[Task to carry out]: The lines below, from the one holding "İstanbul SARIYER su" through the one holding "Devamını Oku...", are to be restated word for word, with all images left out.

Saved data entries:
+ + + + + + +

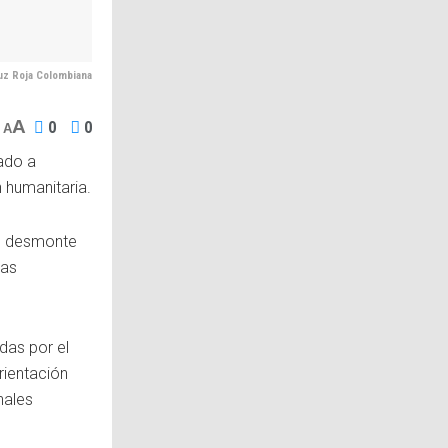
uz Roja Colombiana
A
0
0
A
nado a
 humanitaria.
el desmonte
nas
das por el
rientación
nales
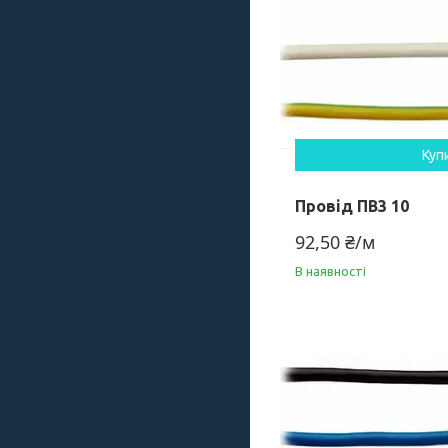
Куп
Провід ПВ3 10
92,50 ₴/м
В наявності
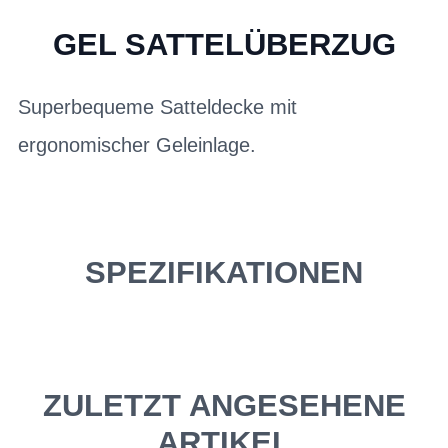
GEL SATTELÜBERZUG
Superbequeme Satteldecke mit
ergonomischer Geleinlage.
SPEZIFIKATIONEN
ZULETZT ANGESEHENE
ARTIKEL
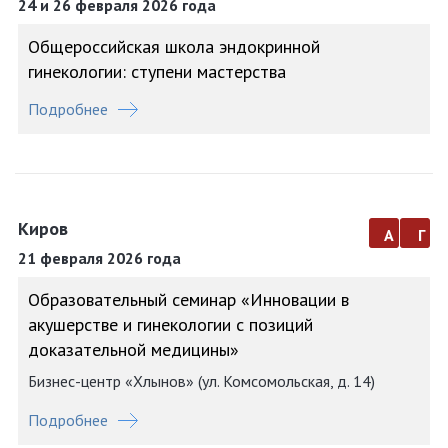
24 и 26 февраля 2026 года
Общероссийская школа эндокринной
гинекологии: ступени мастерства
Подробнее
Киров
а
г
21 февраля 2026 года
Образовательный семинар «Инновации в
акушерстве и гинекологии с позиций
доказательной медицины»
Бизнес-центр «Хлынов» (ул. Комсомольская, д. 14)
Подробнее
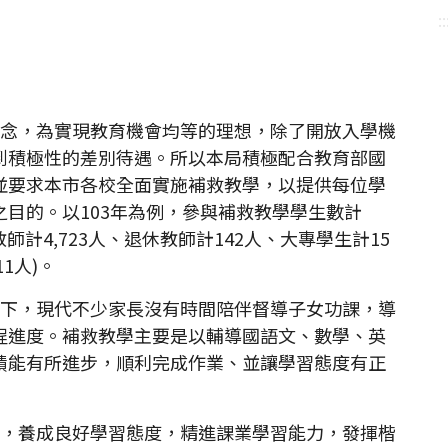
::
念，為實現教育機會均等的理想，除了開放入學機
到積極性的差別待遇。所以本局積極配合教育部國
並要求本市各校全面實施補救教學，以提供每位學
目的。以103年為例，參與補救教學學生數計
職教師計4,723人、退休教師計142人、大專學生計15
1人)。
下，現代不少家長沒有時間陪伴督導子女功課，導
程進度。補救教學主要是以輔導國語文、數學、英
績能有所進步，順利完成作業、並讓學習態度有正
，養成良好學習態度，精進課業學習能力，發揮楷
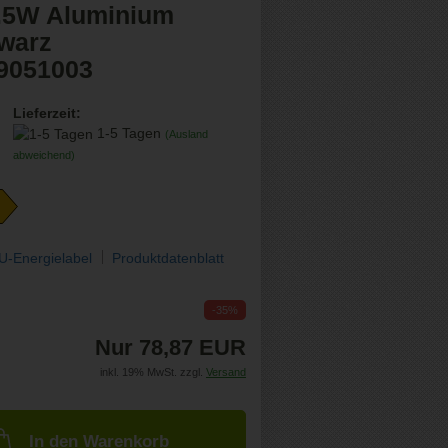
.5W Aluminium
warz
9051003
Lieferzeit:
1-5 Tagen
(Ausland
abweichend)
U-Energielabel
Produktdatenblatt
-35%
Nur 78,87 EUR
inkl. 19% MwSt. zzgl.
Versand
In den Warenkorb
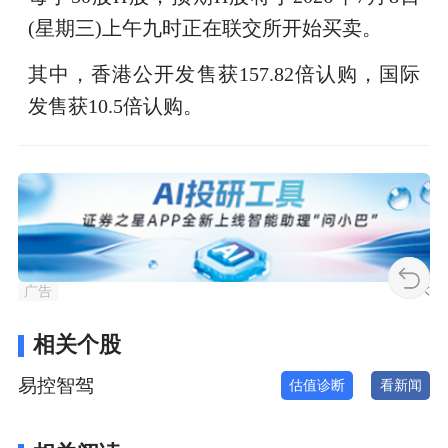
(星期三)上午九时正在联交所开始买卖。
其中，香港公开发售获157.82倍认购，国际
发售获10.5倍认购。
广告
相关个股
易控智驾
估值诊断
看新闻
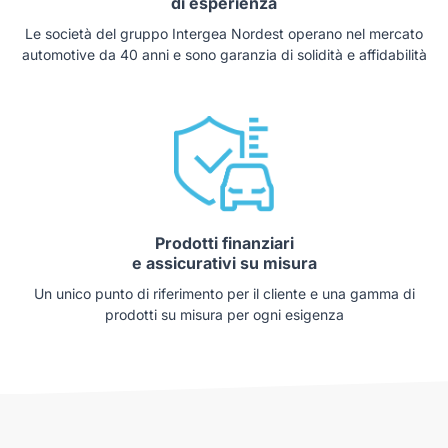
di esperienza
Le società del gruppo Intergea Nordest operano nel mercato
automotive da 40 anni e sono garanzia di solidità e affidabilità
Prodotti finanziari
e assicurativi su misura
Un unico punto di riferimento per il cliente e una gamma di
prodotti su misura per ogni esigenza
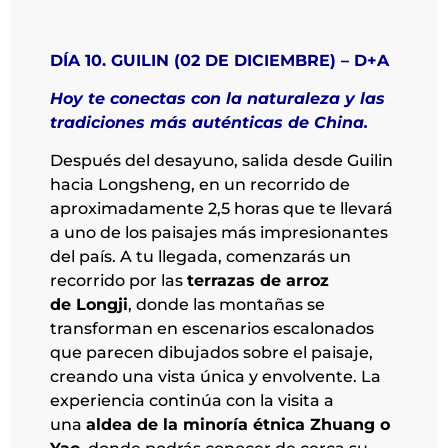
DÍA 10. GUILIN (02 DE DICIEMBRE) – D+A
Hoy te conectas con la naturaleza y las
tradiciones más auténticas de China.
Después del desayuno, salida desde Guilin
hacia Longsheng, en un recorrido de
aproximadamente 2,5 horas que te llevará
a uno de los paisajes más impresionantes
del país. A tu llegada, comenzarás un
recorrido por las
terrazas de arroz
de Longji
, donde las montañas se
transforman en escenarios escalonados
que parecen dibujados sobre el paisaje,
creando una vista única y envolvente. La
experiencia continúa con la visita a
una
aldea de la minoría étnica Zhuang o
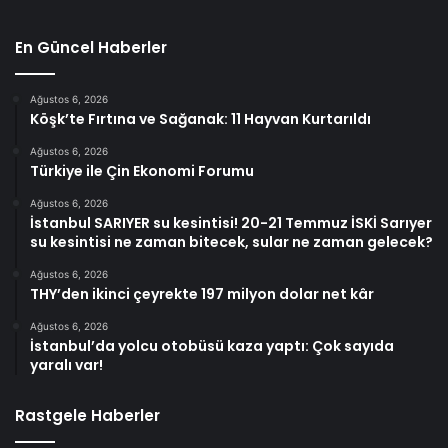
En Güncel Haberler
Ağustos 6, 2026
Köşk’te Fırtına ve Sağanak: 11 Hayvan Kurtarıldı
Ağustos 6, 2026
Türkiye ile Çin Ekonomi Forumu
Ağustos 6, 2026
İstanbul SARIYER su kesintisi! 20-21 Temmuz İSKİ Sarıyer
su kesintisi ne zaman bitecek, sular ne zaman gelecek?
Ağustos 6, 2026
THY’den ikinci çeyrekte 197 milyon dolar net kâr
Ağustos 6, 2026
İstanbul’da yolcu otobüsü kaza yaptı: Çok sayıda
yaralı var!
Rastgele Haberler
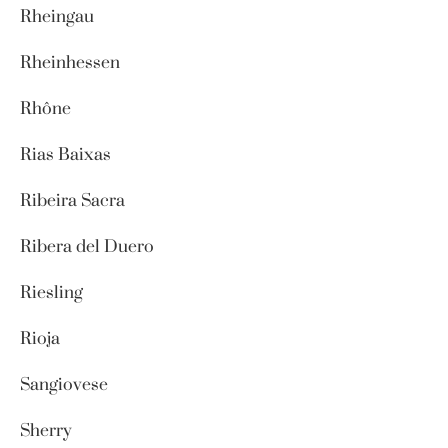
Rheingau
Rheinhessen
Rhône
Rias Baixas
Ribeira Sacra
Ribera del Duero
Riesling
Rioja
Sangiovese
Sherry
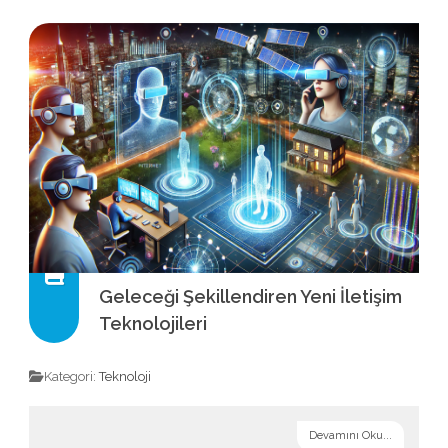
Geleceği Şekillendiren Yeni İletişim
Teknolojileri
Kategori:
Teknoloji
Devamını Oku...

+ + + + + + +

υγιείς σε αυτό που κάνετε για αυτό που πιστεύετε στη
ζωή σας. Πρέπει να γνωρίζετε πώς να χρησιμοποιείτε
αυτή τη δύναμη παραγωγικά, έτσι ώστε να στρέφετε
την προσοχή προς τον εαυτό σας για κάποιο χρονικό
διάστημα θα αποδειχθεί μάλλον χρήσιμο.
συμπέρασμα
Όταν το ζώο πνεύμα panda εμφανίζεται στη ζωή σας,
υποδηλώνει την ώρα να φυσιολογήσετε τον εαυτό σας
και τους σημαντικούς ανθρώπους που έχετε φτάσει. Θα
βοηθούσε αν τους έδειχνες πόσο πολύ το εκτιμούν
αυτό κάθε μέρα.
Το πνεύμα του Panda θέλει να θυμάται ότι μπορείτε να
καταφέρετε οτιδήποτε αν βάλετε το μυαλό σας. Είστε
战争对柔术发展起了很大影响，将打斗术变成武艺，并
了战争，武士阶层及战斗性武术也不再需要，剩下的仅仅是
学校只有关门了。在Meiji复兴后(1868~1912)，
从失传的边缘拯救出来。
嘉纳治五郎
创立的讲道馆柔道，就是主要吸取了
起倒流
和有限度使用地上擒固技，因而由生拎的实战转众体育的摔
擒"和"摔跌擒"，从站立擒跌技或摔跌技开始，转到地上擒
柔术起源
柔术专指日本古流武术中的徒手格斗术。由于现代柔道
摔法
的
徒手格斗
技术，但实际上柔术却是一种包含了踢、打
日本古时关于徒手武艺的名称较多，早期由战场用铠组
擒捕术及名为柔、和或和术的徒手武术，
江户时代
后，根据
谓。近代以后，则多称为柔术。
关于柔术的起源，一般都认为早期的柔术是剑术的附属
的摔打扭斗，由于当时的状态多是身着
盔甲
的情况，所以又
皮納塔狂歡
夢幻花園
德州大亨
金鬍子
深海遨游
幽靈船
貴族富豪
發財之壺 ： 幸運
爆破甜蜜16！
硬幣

+ + + + + + +

[Response area]:
İstanbul SARIYER su kesintisi! 20-21 Temmuz İSKİ Sarıyer
su kesintisi ne zaman bitecek, sular ne zaman gelecek?
Ağustos 6, 2026
THY’den ikinci çeyrekte 197 milyon dolar net kâr
Ağustos 6, 2026
İstanbul’da yolcu otobüsü kaza yaptı: Çok sayıda
yaralı var!
Rastgele Haberler
Rheingau
Rheinhessen
Rhône
Rias Baixas
Ribeira Sacra
Ribera del Duero
Riesling
Rioja
Sangiovese
Sherry
Geleceği Şekillendiren Yeni İletişim
Teknolojileri
Kategori:
Teknoloji
Devamını Oku...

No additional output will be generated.